Review: DeepCut & DeeperCut — Multi Person Pose Estimation (Human Pose Estimation)

Deep Learning Based CNN for Part Labeling and Part Clustering

5 min readMar 14, 2020

**(a)** **initial detections** (= part candidates) and pairwise terms (graph) between all detections, **(b) detections that jointly clustered** belonging to one person, **(c)** **the predicted pose sticks**

In this story, DeepCut & DeeperCut, are briefly reviewed. First, human part labeling and part clustering are obtained through Convolutional Neural Network (CNN). Then, the Integer Linear Program (ILP) is set up, and the pose of multiple persons can be estimated. DeepCut & DeeperCut are the 2016 CVPR and 2016 ECCV papers respectively, with both more than 400 citations. (Sik-Ho Tsang @ Medium)

Outline

DeepCut Architecture
DeeperCut Architecture
Integer Linear Program (ILP)
DeepCut & DeeperCut Results

1. DeepCut Architecture

**DeepCut Using** **VGGNet** **as Backbone**

1.1. Adapted Fast R-CNN (AFR-CNN)

Modified Fast R-CNN is used called Adapted Fast R-CNN (AFR-CNN). The modified parts are proposal generation and detection region size. (Please refer to Fast R-CNN for more details.)
For the proposal generation, DPM-based part detectors are used instead of using selective search (SS) since it is human pose estimation task. (DPM: Deformable Part Model)
K top-scoring detections by each part detector in a common pool of N part-independent proposals and use these proposals as input to AFR-CNN. (N=2,000 for single person and N=20,000 for multiple persons.)
Detection region size is increased to capture more context around each part.

1.2. Dense-CNN

Then, fully convolutional VGGNet is developed for computing part probability scoremaps.
While the stride is 32 which is too coarse for precis part localization, hole algorithm or dilated convolution is used to reduce the stride to 8.
(Hole algorithm or dilated convolution is commonly used in segmentation task such as DeepLab and DilatedNet series, i.e. DeepLabv1 & DeepLabv2, DeepLabv3, DeepLabv3+, DilatedNet and DRN.)
Multi-label classification task: Sigmoid activation function on the output neurons and cross entropy loss are used.
Location Refinement: A location refinement FC layer after the FC7 and use the relative offsets (Δx,Δy) from a scoremap location to the ground truth as targets.
Regression to other parts: Similar to location refinement, an extra term is added to the objective function where for regressing each part onto all other part locations.

2. DeeperCut Architecture

**DeeperCut Using** **ResNet** **as Backbone**

Deeper Model: Similar to DeepCut, but the backbone is ResNet, which is better than VGGNet.

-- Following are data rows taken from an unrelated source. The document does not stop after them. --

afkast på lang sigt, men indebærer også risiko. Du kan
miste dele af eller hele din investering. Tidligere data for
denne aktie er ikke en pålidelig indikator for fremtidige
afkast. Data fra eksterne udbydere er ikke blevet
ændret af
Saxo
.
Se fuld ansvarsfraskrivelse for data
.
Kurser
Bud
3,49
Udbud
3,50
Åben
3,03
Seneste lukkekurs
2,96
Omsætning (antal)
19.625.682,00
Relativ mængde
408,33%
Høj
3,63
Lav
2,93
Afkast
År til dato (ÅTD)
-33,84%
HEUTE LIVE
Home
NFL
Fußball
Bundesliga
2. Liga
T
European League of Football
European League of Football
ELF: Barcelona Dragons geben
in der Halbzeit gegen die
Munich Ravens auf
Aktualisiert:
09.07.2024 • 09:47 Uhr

Speed-up inference: 1. solve for head and shoulder locations, 2. then, add elbows/wrists to stage 1 solution, re-optimize, 3. and finally add rest of body parts to stage 2 solution, re-optimize.
Image conditioned pairwise using CNN regression: CNN is trained to regress body part locations, and the regressed offsets and angles as features to train logistic regression to output pairwise probability

3. Integer Linear Program (ILP)

Consider two body part candidates d and d’ from the set of body part candidates D and classes c and c’ from the set of classes C. The body part candidates were obtained through the CNN. Now, the following set of statements is developed.

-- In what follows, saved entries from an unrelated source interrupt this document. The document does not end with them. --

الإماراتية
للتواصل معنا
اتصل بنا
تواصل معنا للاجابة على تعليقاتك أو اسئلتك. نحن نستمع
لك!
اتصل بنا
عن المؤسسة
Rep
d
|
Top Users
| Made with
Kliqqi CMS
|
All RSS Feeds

If x(d,c)=1, then it means that body part candidate d belongs to class c.
Also, y(d,d’)=1 indicates that body part candidates d and d’ belong to the same person.
By substituting z(d,d',c,c’)=x(d,c)x(d’,c’)y(d,d’), the objective is converted to Integer Linear Program (ILP), and solved by branch-and-cut.
If the value of z(d,d’,c,c’) is 1, then it means that body part candidate d belongs to class c, body part candidate d’ belongs to class c’, and finally body part candidates d,d’ belong to the same person.